## [Exercise brief]
Restate all of the material, keeping every line identical to the original.

----------

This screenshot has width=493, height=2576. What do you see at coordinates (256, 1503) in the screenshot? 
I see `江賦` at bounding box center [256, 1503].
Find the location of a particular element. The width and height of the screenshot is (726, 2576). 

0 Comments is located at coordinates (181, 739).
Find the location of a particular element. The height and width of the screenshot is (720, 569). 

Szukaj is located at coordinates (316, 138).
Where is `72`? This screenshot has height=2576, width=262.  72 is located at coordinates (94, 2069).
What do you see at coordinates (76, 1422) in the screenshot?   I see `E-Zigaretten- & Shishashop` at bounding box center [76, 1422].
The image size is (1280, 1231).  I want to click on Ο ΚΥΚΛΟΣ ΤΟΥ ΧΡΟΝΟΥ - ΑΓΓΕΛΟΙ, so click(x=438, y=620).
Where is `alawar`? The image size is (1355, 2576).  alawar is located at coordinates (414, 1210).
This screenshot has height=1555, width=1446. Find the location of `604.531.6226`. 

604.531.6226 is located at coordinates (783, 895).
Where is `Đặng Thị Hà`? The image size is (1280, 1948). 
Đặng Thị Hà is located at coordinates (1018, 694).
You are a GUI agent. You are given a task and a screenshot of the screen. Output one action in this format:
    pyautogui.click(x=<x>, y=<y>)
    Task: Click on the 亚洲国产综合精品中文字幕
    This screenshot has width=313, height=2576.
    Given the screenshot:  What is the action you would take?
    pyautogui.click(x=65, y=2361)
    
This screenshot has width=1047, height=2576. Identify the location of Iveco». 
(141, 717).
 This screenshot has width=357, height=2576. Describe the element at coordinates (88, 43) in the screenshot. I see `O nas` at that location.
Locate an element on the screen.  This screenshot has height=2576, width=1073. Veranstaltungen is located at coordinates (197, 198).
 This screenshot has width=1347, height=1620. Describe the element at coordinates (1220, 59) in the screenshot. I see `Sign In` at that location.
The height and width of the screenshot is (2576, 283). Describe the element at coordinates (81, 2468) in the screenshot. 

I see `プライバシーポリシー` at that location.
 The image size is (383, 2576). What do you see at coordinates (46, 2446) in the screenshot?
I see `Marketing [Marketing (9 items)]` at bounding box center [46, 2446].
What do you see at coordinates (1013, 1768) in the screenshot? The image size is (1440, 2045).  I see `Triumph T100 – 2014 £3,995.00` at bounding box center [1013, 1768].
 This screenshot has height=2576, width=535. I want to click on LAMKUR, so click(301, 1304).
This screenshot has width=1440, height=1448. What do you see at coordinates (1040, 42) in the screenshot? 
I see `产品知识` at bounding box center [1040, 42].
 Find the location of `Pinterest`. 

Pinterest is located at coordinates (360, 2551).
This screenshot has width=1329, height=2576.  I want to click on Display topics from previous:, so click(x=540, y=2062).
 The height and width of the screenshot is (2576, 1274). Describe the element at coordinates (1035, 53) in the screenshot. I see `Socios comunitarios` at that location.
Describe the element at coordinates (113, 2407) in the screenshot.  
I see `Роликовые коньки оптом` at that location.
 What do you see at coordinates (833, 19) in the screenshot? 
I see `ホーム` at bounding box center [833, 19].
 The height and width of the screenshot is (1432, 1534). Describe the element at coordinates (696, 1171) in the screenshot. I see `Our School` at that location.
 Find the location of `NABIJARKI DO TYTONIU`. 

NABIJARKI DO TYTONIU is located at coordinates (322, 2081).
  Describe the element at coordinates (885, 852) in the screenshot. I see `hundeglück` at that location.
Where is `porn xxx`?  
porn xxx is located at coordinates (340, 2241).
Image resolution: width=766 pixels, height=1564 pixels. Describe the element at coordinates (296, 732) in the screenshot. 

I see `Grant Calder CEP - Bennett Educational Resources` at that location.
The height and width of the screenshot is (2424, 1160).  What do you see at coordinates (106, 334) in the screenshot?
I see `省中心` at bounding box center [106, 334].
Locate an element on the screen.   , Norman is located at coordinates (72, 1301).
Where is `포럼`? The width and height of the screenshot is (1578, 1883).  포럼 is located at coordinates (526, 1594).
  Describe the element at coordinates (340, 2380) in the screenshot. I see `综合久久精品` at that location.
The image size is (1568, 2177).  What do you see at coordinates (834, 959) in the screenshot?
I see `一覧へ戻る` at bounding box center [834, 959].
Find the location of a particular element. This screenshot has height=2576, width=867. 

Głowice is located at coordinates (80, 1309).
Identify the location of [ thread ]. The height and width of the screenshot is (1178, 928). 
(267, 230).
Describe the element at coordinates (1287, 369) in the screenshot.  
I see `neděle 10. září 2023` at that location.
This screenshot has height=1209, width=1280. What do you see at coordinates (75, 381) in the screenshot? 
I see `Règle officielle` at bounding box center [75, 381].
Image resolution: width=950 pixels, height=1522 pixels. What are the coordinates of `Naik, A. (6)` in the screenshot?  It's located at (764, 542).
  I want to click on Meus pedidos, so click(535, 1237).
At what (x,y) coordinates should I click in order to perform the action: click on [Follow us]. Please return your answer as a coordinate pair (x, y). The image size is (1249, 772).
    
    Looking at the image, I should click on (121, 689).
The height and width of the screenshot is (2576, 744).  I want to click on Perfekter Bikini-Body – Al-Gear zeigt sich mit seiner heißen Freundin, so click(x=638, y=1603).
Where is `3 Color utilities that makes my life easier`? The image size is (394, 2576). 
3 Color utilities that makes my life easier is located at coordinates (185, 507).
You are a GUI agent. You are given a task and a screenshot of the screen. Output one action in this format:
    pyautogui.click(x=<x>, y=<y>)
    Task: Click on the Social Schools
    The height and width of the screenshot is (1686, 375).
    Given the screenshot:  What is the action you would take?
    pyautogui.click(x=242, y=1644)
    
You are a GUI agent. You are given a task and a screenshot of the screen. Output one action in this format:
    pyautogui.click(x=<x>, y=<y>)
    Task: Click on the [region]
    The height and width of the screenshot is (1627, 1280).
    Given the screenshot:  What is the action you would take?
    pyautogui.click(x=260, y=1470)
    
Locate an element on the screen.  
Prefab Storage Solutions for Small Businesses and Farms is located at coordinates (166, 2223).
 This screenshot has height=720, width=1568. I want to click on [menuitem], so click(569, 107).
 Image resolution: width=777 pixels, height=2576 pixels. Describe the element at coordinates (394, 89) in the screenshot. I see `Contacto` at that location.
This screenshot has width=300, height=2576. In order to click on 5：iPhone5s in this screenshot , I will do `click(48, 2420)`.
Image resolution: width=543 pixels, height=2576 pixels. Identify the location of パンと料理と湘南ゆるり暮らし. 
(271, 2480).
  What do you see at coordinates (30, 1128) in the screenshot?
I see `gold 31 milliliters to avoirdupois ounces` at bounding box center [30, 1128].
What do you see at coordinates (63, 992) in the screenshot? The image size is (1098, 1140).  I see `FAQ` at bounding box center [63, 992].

----------

## [Your solution]
This screenshot has width=493, height=2576. What do you see at coordinates (256, 1503) in the screenshot? 
I see `江賦` at bounding box center [256, 1503].
Find the location of a particular element. The width and height of the screenshot is (726, 2576). 

0 Comments is located at coordinates (181, 739).
Find the location of a particular element. The height and width of the screenshot is (720, 569). 

Szukaj is located at coordinates (316, 138).
Where is `72`? This screenshot has height=2576, width=262.  72 is located at coordinates (94, 2069).
What do you see at coordinates (76, 1422) in the screenshot?   I see `E-Zigaretten- & Shishashop` at bounding box center [76, 1422].
The image size is (1280, 1231).  I want to click on Ο ΚΥΚΛΟΣ ΤΟΥ ΧΡΟΝΟΥ - ΑΓΓΕΛΟΙ, so click(x=438, y=620).
Where is `alawar`? The image size is (1355, 2576).  alawar is located at coordinates (414, 1210).
This screenshot has height=1555, width=1446. Find the location of `604.531.6226`. 

604.531.6226 is located at coordinates (783, 895).
Where is `Đặng Thị Hà`? The image size is (1280, 1948). 
Đặng Thị Hà is located at coordinates (1018, 694).
You are a GUI agent. You are given a task and a screenshot of the screen. Output one action in this format:
    pyautogui.click(x=<x>, y=<y>)
    Task: Click on the 亚洲国产综合精品中文字幕
    This screenshot has width=313, height=2576.
    Given the screenshot:  What is the action you would take?
    pyautogui.click(x=65, y=2361)
    
This screenshot has width=1047, height=2576. Identify the location of Iveco». 
(141, 717).
 This screenshot has width=357, height=2576. Describe the element at coordinates (88, 43) in the screenshot. I see `O nas` at that location.
Locate an element on the screen.  This screenshot has height=2576, width=1073. Veranstaltungen is located at coordinates (197, 198).
 This screenshot has width=1347, height=1620. Describe the element at coordinates (1220, 59) in the screenshot. I see `Sign In` at that location.
The height and width of the screenshot is (2576, 283). Describe the element at coordinates (81, 2468) in the screenshot. 

I see `プライバシーポリシー` at that location.
 The image size is (383, 2576). What do you see at coordinates (46, 2446) in the screenshot?
I see `Marketing [Marketing (9 items)]` at bounding box center [46, 2446].
What do you see at coordinates (1013, 1768) in the screenshot? The image size is (1440, 2045).  I see `Triumph T100 – 2014 £3,995.00` at bounding box center [1013, 1768].
 This screenshot has height=2576, width=535. I want to click on LAMKUR, so click(301, 1304).
This screenshot has width=1440, height=1448. What do you see at coordinates (1040, 42) in the screenshot? 
I see `产品知识` at bounding box center [1040, 42].
 Find the location of `Pinterest`. 

Pinterest is located at coordinates (360, 2551).
This screenshot has width=1329, height=2576.  I want to click on Display topics from previous:, so click(x=540, y=2062).
 The height and width of the screenshot is (2576, 1274). Describe the element at coordinates (1035, 53) in the screenshot. I see `Socios comunitarios` at that location.
Describe the element at coordinates (113, 2407) in the screenshot.  
I see `Роликовые коньки оптом` at that location.
 What do you see at coordinates (833, 19) in the screenshot? 
I see `ホーム` at bounding box center [833, 19].
 The height and width of the screenshot is (1432, 1534). Describe the element at coordinates (696, 1171) in the screenshot. I see `Our School` at that location.
 Find the location of `NABIJARKI DO TYTONIU`. 

NABIJARKI DO TYTONIU is located at coordinates (322, 2081).
  Describe the element at coordinates (885, 852) in the screenshot. I see `hundeglück` at that location.
Where is `porn xxx`?  
porn xxx is located at coordinates (340, 2241).
Image resolution: width=766 pixels, height=1564 pixels. Describe the element at coordinates (296, 732) in the screenshot. 

I see `Grant Calder CEP - Bennett Educational Resources` at that location.
The height and width of the screenshot is (2424, 1160).  What do you see at coordinates (106, 334) in the screenshot?
I see `省中心` at bounding box center [106, 334].
Locate an element on the screen.   , Norman is located at coordinates (72, 1301).
Where is `포럼`? The width and height of the screenshot is (1578, 1883).  포럼 is located at coordinates (526, 1594).
  Describe the element at coordinates (340, 2380) in the screenshot. I see `综合久久精品` at that location.
The image size is (1568, 2177).  What do you see at coordinates (834, 959) in the screenshot?
I see `一覧へ戻る` at bounding box center [834, 959].
Find the location of a particular element. This screenshot has height=2576, width=867. 

Głowice is located at coordinates (80, 1309).
Identify the location of [ thread ]. The height and width of the screenshot is (1178, 928). 
(267, 230).
Describe the element at coordinates (1287, 369) in the screenshot.  
I see `neděle 10. září 2023` at that location.
This screenshot has height=1209, width=1280. What do you see at coordinates (75, 381) in the screenshot? 
I see `Règle officielle` at bounding box center [75, 381].
Image resolution: width=950 pixels, height=1522 pixels. What are the coordinates of `Naik, A. (6)` in the screenshot?  It's located at (764, 542).
  I want to click on Meus pedidos, so click(535, 1237).
At what (x,y) coordinates should I click in order to perform the action: click on [Follow us]. Please return your answer as a coordinate pair (x, y). The image size is (1249, 772).
    
    Looking at the image, I should click on (121, 689).
The height and width of the screenshot is (2576, 744).  I want to click on Perfekter Bikini-Body – Al-Gear zeigt sich mit seiner heißen Freundin, so click(x=638, y=1603).
Where is `3 Color utilities that makes my life easier`? The image size is (394, 2576). 
3 Color utilities that makes my life easier is located at coordinates (185, 507).
You are a GUI agent. You are given a task and a screenshot of the screen. Output one action in this format:
    pyautogui.click(x=<x>, y=<y>)
    Task: Click on the Social Schools
    The height and width of the screenshot is (1686, 375).
    Given the screenshot:  What is the action you would take?
    pyautogui.click(x=242, y=1644)
    
You are a GUI agent. You are given a task and a screenshot of the screen. Output one action in this format:
    pyautogui.click(x=<x>, y=<y>)
    Task: Click on the [region]
    The height and width of the screenshot is (1627, 1280).
    Given the screenshot:  What is the action you would take?
    pyautogui.click(x=260, y=1470)
    
Locate an element on the screen.  
Prefab Storage Solutions for Small Businesses and Farms is located at coordinates (166, 2223).
 This screenshot has height=720, width=1568. I want to click on [menuitem], so click(569, 107).
 Image resolution: width=777 pixels, height=2576 pixels. Describe the element at coordinates (394, 89) in the screenshot. I see `Contacto` at that location.
This screenshot has width=300, height=2576. In order to click on 5：iPhone5s in this screenshot , I will do `click(48, 2420)`.
Image resolution: width=543 pixels, height=2576 pixels. Identify the location of パンと料理と湘南ゆるり暮らし. 
(271, 2480).
  What do you see at coordinates (30, 1128) in the screenshot?
I see `gold 31 milliliters to avoirdupois ounces` at bounding box center [30, 1128].
What do you see at coordinates (63, 992) in the screenshot? The image size is (1098, 1140).  I see `FAQ` at bounding box center [63, 992].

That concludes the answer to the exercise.